From: "Rick Moen" rick@linuxmafia.com Subject: Re: [BALUG-Admin] Root Cause Analysis (RCA)*: Re: S/N bobble -- waiting for Michael P. on this 8-O ... "fixed"[1] Date: Fri, 31 May 2019 22:45:13 -0700
Quoting Michael Paoli (Michael.Paoli@cal.berkeley.edu):
Also suggested, thing(s) to (more) carefully watch logs, and catch/notify on issues ... but in the above case and with presumed cause of issue, such on the VM itself wouldn't have detected any issues ... but monitoring external to the VM would have caught the issue - e.g. on the nominal physical host - as that's up *most* of the time (where as the alternate physical spends most of its time down).

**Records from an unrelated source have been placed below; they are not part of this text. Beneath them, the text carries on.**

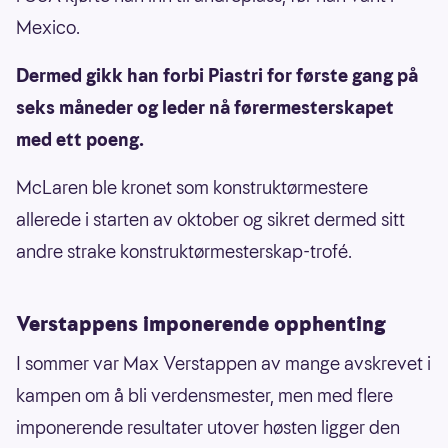
Mexico.
Dermed gikk han forbi Piastri for første gang på
seks måneder og leder nå førermesterskapet
med ett poeng.
McLaren ble kronet som konstruktørmestere
allerede i starten av oktober og sikret dermed sitt
andre strake konstruktørmesterskap-trofé.
Verstappens imponerende opphenting
I sommer var Max Verstappen av mange avskrevet i
kampen om å bli verdensmester, men med flere
imponerende resultater utover høsten ligger den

Yeah, that's the bit that I'd already spent time gnawing over. On the DNS master, as you say, following a VM image shuffle boo-boo, the DNS master sees absolutely nothing out of kilter, so there's no obvious way for it to detect being, um, the wrong clone at the wrong time, sort
Yup ... one (or a few) step(s) closer to being able to better monitor such a potential boo-boo.
On the nominal physical host of the VM - which is up most of the time, added it as (stealth, non-NS delegated) slave of most of the relevant zones/domains. I'll recheck to see that I have all the relevant (may have missed BALUG.org, covered the SFLUG and BerkeleyLUG domains). Also just looked over the also-notify - many already had the relevant IPs in there (doesn't particularly hurt even if there's no slave there - generally cover my whole teensy local subnet of IPv4 Internet addressable IPs - "just in case") ... but also noticed some don't have those IPs in there, so, still some to add - that will help ensure, at least in nominal case, that the slaves are at least typically quickly aware of (presumably) newer DNS data to pull (transfer). Anyway, that alone doesn't fully address the matter, but does at least externally log some key relevant data - along with some other minor advantages, so it's at least potentially a useful place where such issue(s) may also potentially be detected.

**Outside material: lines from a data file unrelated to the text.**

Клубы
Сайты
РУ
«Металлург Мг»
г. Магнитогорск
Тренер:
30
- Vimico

And why stealth, non-NS delegated slaves? Not enough value add to be delegated advertised NS slaves - far too many single points of failure in common (e.g. location, power, gateway, DSL, >>~90% of the time whole lot 'o hardware in common, etc.). Much more useful to have other NS slaves which are much less probable to fail or be unreachable at same time.

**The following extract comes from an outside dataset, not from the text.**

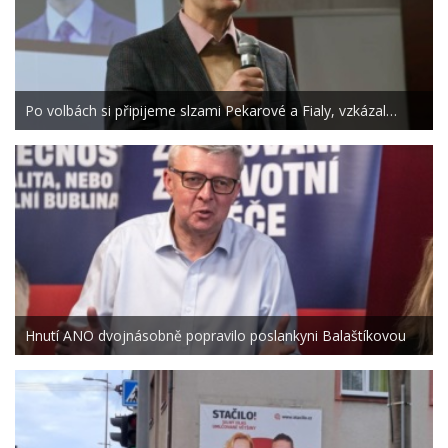
Po volbách si připijeme slzami Pekarové a Fialy, vzkázal…
Hnutí ANO dvojnásobně popravilo poslankyni Balaštíkovou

Oh, and another thing I failed to mention on Root Cause Analysis (RCA). For more boo-boo resistance, and, reasonable space permitting, when doing migration host-to-host of VM, rather than nominally just overwriting the disk image, copy/rotate it out elsewhere on that physical and keep it some moderate while or so ... while that doesn't itself *prevent* the problem/issue, it would allow for better analysis/recovery/"fixing" any data "damage"/loss that might have occurred. (Yet another bit of "backup" - wouldn't change the frequency of what happens in that regard for the disk image copies ... but would, perhaps significantly, increase the retention (from a mere active and last active on other host, to additional copies on each). "Of course" those aren't the only backups, but the others aren't as frequent (fulls nominally monthly, and rotated to off-site, and quite a number of those preserved going back quite a ways in time). Might also be good to have some of the bit more critical data backed up bit more frequently, e.g. DNSSEC KSKs, TLS/"SSL" keys & certs ... maybe some other bits too. Ah well, more resources, and some more regular rsync + snapshots would also well cover that (and be able to be more comprehensive too).